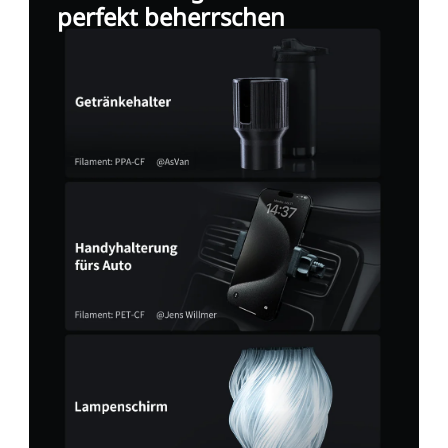
perfekt beherrschen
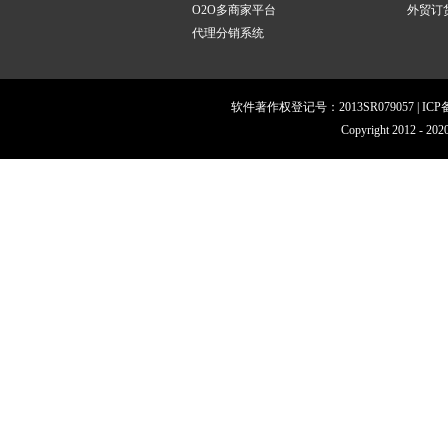
O2O多商家平台
外贸订货
代理分销系统
软件著作权登记号：2013SR079057 | IC
Copyright 201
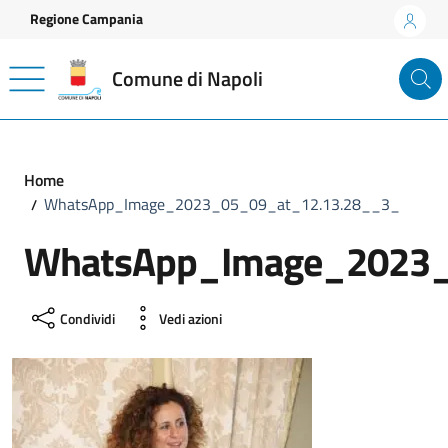
Vai ai contenuti
Vai al footer
Regione Campania
Comune di Napoli
Home
WhatsApp_Image_2023_05_09_at_12.13.28__3_
WhatsApp_Image_2023_
Condividi
Vedi azioni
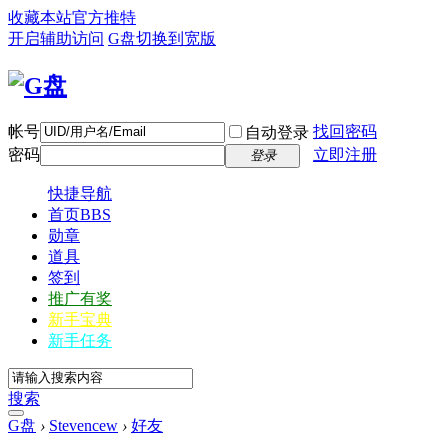
收藏本站
官方推特
开启辅助访问
G盘
切换到宽版
帐号
找回密码
自动登录
密码
立即注册
登录
快捷导航
首页
BBS
勋章
道具
签到
推广有奖
新手宝典
新手任务
搜索
G盘
›
Stevencew
›
好友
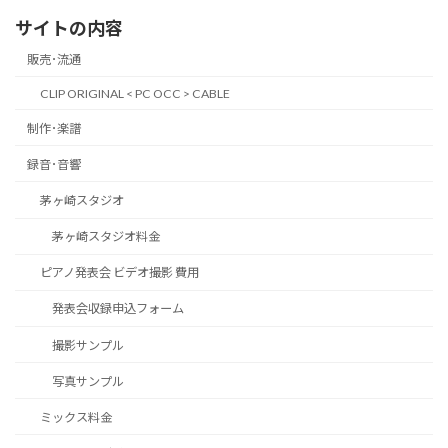
サイトの内容
販売･流通
CLIP ORIGINAL < PC OCC > CABLE
制作･楽譜
録音･音響
茅ヶ崎スタジオ
茅ヶ崎スタジオ料金
ピアノ発表会 ビデオ撮影 費用
発表会収録申込フォーム
撮影サンプル
写真サンプル
ミックス料金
################
Only the pictures are to be left out; all other material is to be output exactly.

perfekt beherrschen
O2O多商家平台
外贸订货
代理分销系统
软件著作权登记号：2013SR079057 | IC
Copyright 201
Vai ai contenuti
Vai al footer
Regione Campania
Comune di Napoli
Home
WhatsApp_Image_2023_05_09_at_12.13.28__3_
WhatsApp_Image_2023_
Condividi
Vedi azioni
收藏本站
官方推特
开启辅助访问
G盘
切换到宽版
帐号
找回密码
自动登录
密码
立即注册
登录
快捷导航
首页
BBS
勋章
道具
签到
推广有奖
新手宝典
新手任务
搜索
G盘
›
Stevencew
›
好友
サイトの内容
販売･流通
CLIP ORIGINAL < PC OCC > CABLE
制作･楽譜
録音･音響
茅ヶ崎スタジオ
茅ヶ崎スタジオ料金
ピアノ発表会 ビデオ撮影 費用
発表会収録申込フォーム
撮影サンプル
写真サンプル
ミックス料金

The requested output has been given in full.